• **THE TASK**:
Please copy each line below that contains the string "arrow".

Records from a data collection
*-*-*

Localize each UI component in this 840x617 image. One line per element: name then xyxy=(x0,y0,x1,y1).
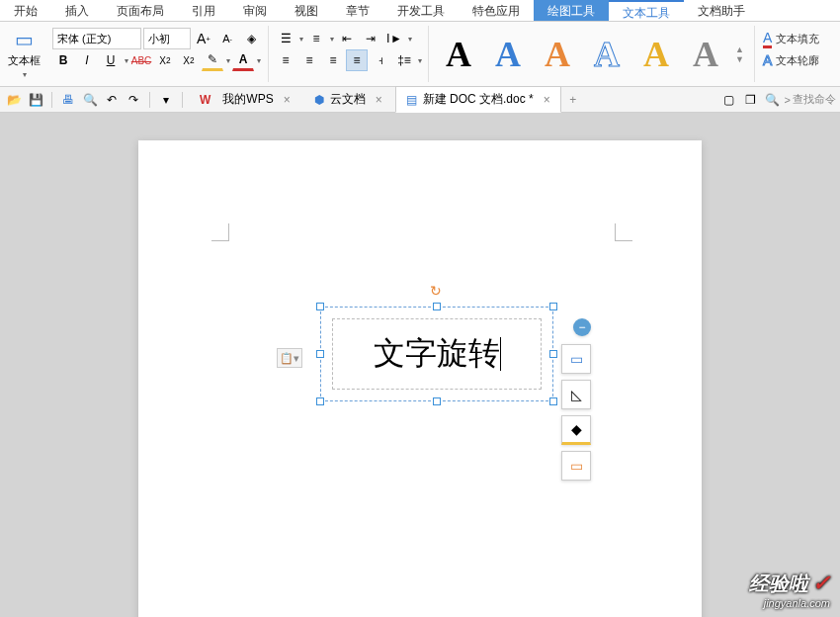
text-fill-button[interactable]: A 文本填充 xyxy=(763,30,819,48)
tab-layout[interactable]: 页面布局 xyxy=(103,0,178,21)
wordart-style-4[interactable]: A xyxy=(583,31,630,78)
font-color-button[interactable]: A xyxy=(232,49,254,71)
shape-outline-button[interactable]: ◆ xyxy=(561,415,591,445)
tab-section[interactable]: 章节 xyxy=(332,0,383,21)
tab-special[interactable]: 特色应用 xyxy=(459,0,534,21)
close-icon[interactable]: × xyxy=(284,93,291,107)
font-size-select[interactable] xyxy=(143,28,191,49)
textbox-text[interactable]: 文字旋转 xyxy=(374,332,500,376)
underline-button[interactable]: U xyxy=(100,49,122,71)
tab-insert[interactable]: 插入 xyxy=(51,0,103,21)
resize-handle-mr[interactable] xyxy=(549,350,557,358)
resize-handle-br[interactable] xyxy=(549,397,557,405)
align-justify-button[interactable]: ≡ xyxy=(346,49,368,71)
restore-icon[interactable]: ❐ xyxy=(741,90,761,110)
textbox-button[interactable]: ▭ 文本框 ▾ xyxy=(2,26,46,82)
clear-format-button[interactable]: ◈ xyxy=(240,28,262,49)
wordart-style-2[interactable]: A xyxy=(484,31,532,78)
resize-handle-tl[interactable] xyxy=(316,303,324,310)
highlight-button[interactable]: ✎ xyxy=(202,49,223,71)
resize-handle-tr[interactable] xyxy=(549,303,557,310)
tab-dochelper[interactable]: 文档助手 xyxy=(684,0,759,21)
search-hint[interactable]: > xyxy=(785,94,791,106)
line-spacing-button[interactable]: ‡≡ xyxy=(393,49,415,71)
dropdown-arrow-icon[interactable]: ▾ xyxy=(299,35,303,44)
wordart-style-6[interactable]: A xyxy=(682,31,729,78)
font-group: A+ A- ◈ B I U ▾ ABC X2 X2 ✎ ▾ A ▾ xyxy=(46,26,269,82)
selected-textbox[interactable]: ↻ 文字旋转 xyxy=(328,314,546,394)
superscript-button[interactable]: X2 xyxy=(154,49,176,71)
tab-view[interactable]: 视图 xyxy=(281,0,332,21)
wordart-style-3[interactable]: A xyxy=(534,31,581,78)
resize-handle-bl[interactable] xyxy=(316,397,324,405)
wordart-style-1[interactable]: A xyxy=(435,31,482,78)
decrease-indent-button[interactable]: ⇤ xyxy=(336,28,358,49)
tab-reference[interactable]: 引用 xyxy=(178,0,229,21)
tab-texttools[interactable]: 文本工具 xyxy=(609,0,684,21)
doc-tab-mywps[interactable]: W 我的WPS × xyxy=(189,86,301,113)
watermark-url: jingyanla.com xyxy=(749,597,830,609)
undo-icon[interactable]: ↶ xyxy=(102,90,122,110)
align-right-button[interactable]: ≡ xyxy=(322,49,344,71)
resize-handle-ml[interactable] xyxy=(316,350,324,358)
tab-review[interactable]: 审阅 xyxy=(229,0,281,21)
more-icon[interactable]: ▾ xyxy=(156,90,176,110)
bold-button[interactable]: B xyxy=(52,49,74,71)
text-outline-button[interactable]: A 文本轮廓 xyxy=(763,52,819,68)
dropdown-arrow-icon[interactable]: ▾ xyxy=(330,35,334,44)
subscript-button[interactable]: X2 xyxy=(178,49,200,71)
close-icon[interactable]: × xyxy=(544,93,550,107)
window-icon[interactable]: ▢ xyxy=(719,90,739,110)
tab-devtools[interactable]: 开发工具 xyxy=(383,0,459,21)
align-left-button[interactable]: ≡ xyxy=(275,49,296,71)
dropdown-arrow-icon[interactable]: ▾ xyxy=(257,56,261,65)
search-icon[interactable]: 🔍 xyxy=(763,90,783,110)
tab-drawtools[interactable]: 绘图工具 xyxy=(534,0,609,21)
collapse-button[interactable]: − xyxy=(573,318,591,336)
doc-tab-cloud[interactable]: ⬢ 云文档 × xyxy=(303,86,393,113)
resize-handle-tm[interactable] xyxy=(433,303,441,310)
decrease-font-button[interactable]: A- xyxy=(216,28,238,49)
close-icon[interactable]: × xyxy=(376,93,382,107)
dropdown-arrow-icon[interactable]: ▾ xyxy=(408,35,412,44)
numbered-list-button[interactable]: ≡ xyxy=(305,28,327,49)
tab-start[interactable]: 开始 xyxy=(0,0,51,21)
ribbon: ▭ 文本框 ▾ A+ A- ◈ B I U ▾ ABC X2 X2 ✎ ▾ A … xyxy=(0,22,840,87)
align-center-button[interactable]: ≡ xyxy=(298,49,320,71)
redo-icon[interactable]: ↷ xyxy=(124,90,143,110)
quick-access-bar: 📂 💾 🖶 🔍 ↶ ↷ ▾ W 我的WPS × ⬢ 云文档 × ▤ 新建 DOC… xyxy=(0,87,840,113)
divider xyxy=(149,92,150,108)
wordart-style-5[interactable]: A xyxy=(632,31,680,78)
open-icon[interactable]: 📂 xyxy=(4,90,24,110)
text-direction-button[interactable]: Ⅰ► xyxy=(383,28,405,49)
new-tab-button[interactable]: + xyxy=(563,90,583,110)
distribute-button[interactable]: ⫞ xyxy=(370,49,391,71)
italic-button[interactable]: I xyxy=(76,49,98,71)
bullet-list-button[interactable]: ☰ xyxy=(275,28,296,49)
floating-toolbar: − ▭ ◺ ◆ ▭ xyxy=(561,318,591,481)
resize-handle-bm[interactable] xyxy=(433,397,441,405)
wordart-more[interactable]: ▲▼ xyxy=(731,44,748,64)
dropdown-arrow-icon[interactable]: ▾ xyxy=(226,56,230,65)
print-icon[interactable]: 🖶 xyxy=(58,90,78,110)
shape-effects-button[interactable]: ▭ xyxy=(561,451,591,481)
shape-fill-button[interactable]: ◺ xyxy=(561,380,591,409)
layout-options-button[interactable]: ▭ xyxy=(561,344,591,374)
text-fill-icon: A xyxy=(763,30,772,48)
page[interactable]: 📋▾ ↻ 文字旋转 − ▭ ◺ ◆ ▭ xyxy=(138,140,702,617)
save-icon[interactable]: 💾 xyxy=(26,90,45,110)
watermark-title: 经验啦 xyxy=(749,573,808,594)
dropdown-arrow-icon[interactable]: ▾ xyxy=(125,56,128,65)
main-tabs: 开始 插入 页面布局 引用 审阅 视图 章节 开发工具 特色应用 绘图工具 文本… xyxy=(0,0,840,22)
increase-indent-button[interactable]: ⇥ xyxy=(360,28,381,49)
font-name-select[interactable] xyxy=(52,28,141,49)
dropdown-arrow-icon[interactable]: ▾ xyxy=(418,56,422,65)
dropdown-arrow-icon: ▾ xyxy=(23,70,27,79)
strikethrough-button[interactable]: ABC xyxy=(130,49,152,71)
increase-font-button[interactable]: A+ xyxy=(193,28,214,49)
textbox-inner[interactable]: 文字旋转 xyxy=(332,318,542,390)
doc-tab-newdoc[interactable]: ▤ 新建 DOC 文档.doc * × xyxy=(395,86,561,113)
paste-options-button[interactable]: 📋▾ xyxy=(277,348,302,368)
rotate-handle-icon[interactable]: ↻ xyxy=(430,283,444,297)
preview-icon[interactable]: 🔍 xyxy=(80,90,100,110)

*-*-*

• **TASK RESPONSE**:
dropdown-arrow-icon[interactable]: ▾ xyxy=(299,35,303,44)
dropdown-arrow-icon[interactable]: ▾ xyxy=(330,35,334,44)
dropdown-arrow-icon[interactable]: ▾ xyxy=(257,56,261,65)
dropdown-arrow-icon[interactable]: ▾ xyxy=(408,35,412,44)
dropdown-arrow-icon[interactable]: ▾ xyxy=(226,56,230,65)
dropdown-arrow-icon[interactable]: ▾ xyxy=(125,56,128,65)
dropdown-arrow-icon[interactable]: ▾ xyxy=(418,56,422,65)
dropdown-arrow-icon: ▾ xyxy=(23,70,27,79)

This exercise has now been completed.